Only the pictures are to be left out; return the rest of the data exactly as it stands.

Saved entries
####
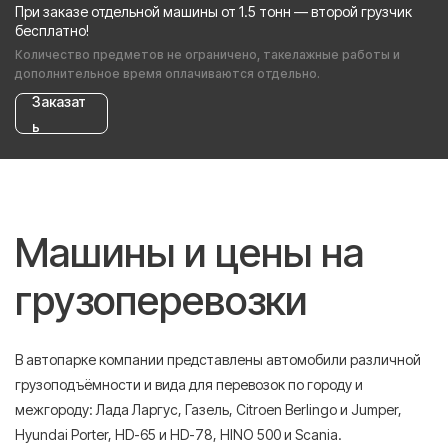
При заказе отдельной машины от 1.5 тонн — второй грузчик
бесплатно!
Количество предметов не ограничено, такелажные работы и
дополнительное время оплачиваются отдельно.
Заказат
ь
Машины и цены на
грузоперевозки
В автопарке компании представлены автомобили различной
грузоподъёмности и вида для перевозок по городу и
межгороду: Лада Ларгус, Газель, Citroen Berlingo и Jumper,
Hyundai Porter, HD-65 и HD-78, HINO 500 и Scania.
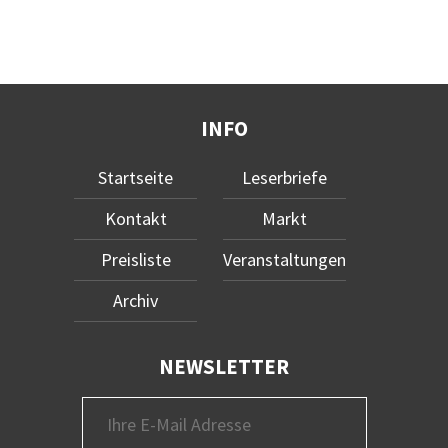
INFO
Startseite
Leserbriefe
Kontakt
Markt
Preisliste
Veranstaltungen
Archiv
NEWSLETTER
####
- TASK RESULT -
При заказе отдельной машины от 1.5 тонн — второй грузчик
бесплатно!
Количество предметов не ограничено, такелажные работы и
дополнительное время оплачиваются отдельно.
Заказат
ь
Машины и цены на
грузоперевозки
В автопарке компании представлены автомобили различной
грузоподъёмности и вида для перевозок по городу и
межгороду: Лада Ларгус, Газель, Citroen Berlingo и Jumper,
Hyundai Porter, HD-65 и HD-78, HINO 500 и Scania.
INFO
Startseite
Leserbriefe
Kontakt
Markt
Preisliste
Veranstaltungen
Archiv
NEWSLETTER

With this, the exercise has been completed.